Limiting Red: Smarter Test Builds Through Metrics

15 Aug

The Current State of the Art

In the Ruby world there is a wealth of metrics which can provide insight into our code. Looking at such things as:

When it comes to metrics involving our tests we have:

  • Code coverage (Rcov)
  • Tools to help identify missed edge cases (Heckle).
  • Random Testing tools (RushCheck)

Is that it? I think we can do better than that!

What useful metrics are we missing that our tests could provide and what should we be recording?

Recording Test Builds

Your using a Continuous Integration server right? Running all your tests at every checkin in your source control repository. The CI environment represents our pipeline in which all code needs to flow through. It tends to be the place where all of the tests are run before the code flows into the outside world. Hence this is a perfect environment to start capturing detailed metrics about all of our tests. It’s also not the end of the world if we add a little extra time to the test build in-order to capture these metrics.

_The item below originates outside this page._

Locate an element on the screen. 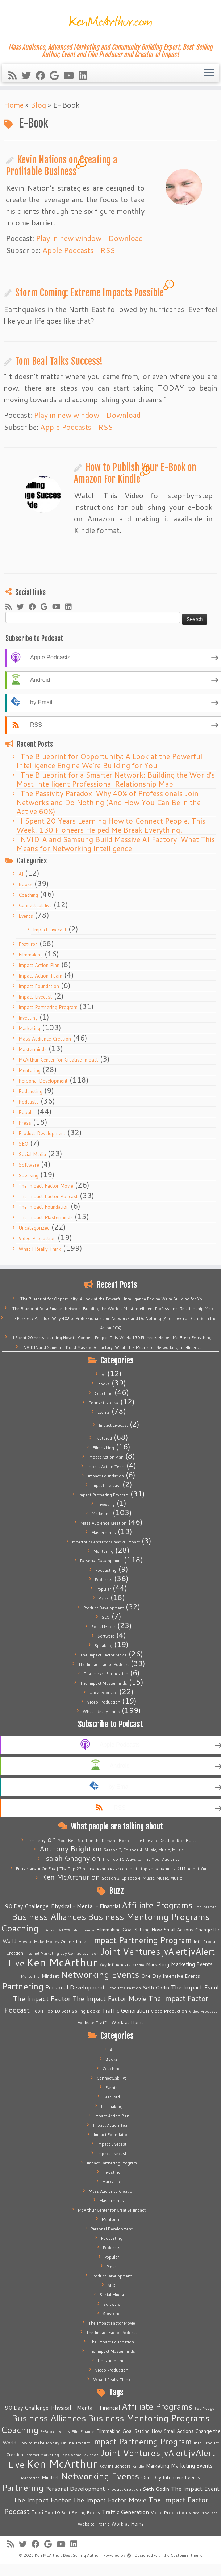 The height and width of the screenshot is (2576, 221). Impact [Impact (6 items)] is located at coordinates (83, 1941).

Mining Metrics from Test Builds

What interesting things can we discover? Here are some suggestions:

  • Failure rates
    • Areas of your product which are prone to failure/bugs and tests which might be fragile. Perhaps highlighting area QA’s should focus extra attention to.
  • Flickering tests
    • If a test keeps failing and passing frequently.
  • Fragile Tests
    • An all or nothing feature where all the tests fail or none fail.
  • Never failing tests
    • Tests which have never failed, do we need to run them all the time, are they now redundant?
  • Average build failures a day
    • How often is the build broken.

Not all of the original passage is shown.